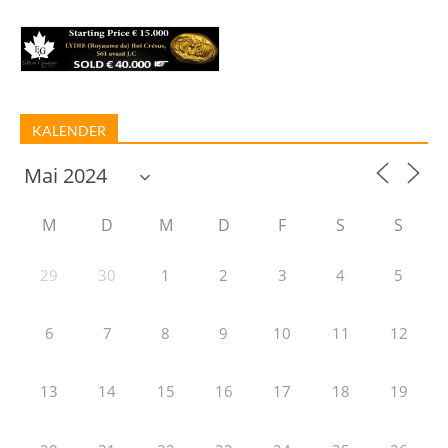
KALENDER
M
D
M
D
F
S
S
29
30
1
2
3
4
5
6
7
8
9
10
11
12
13
14
15
16
17
18
19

[What the task asks] Could you write the entries out again exactly, without their pictures?

[Solution to this exercise]
KALENDER
M
D
M
D
F
S
S
29
30
1
2
3
4
5
6
7
8
9
10
11
12
13
14
15
16
17
18
19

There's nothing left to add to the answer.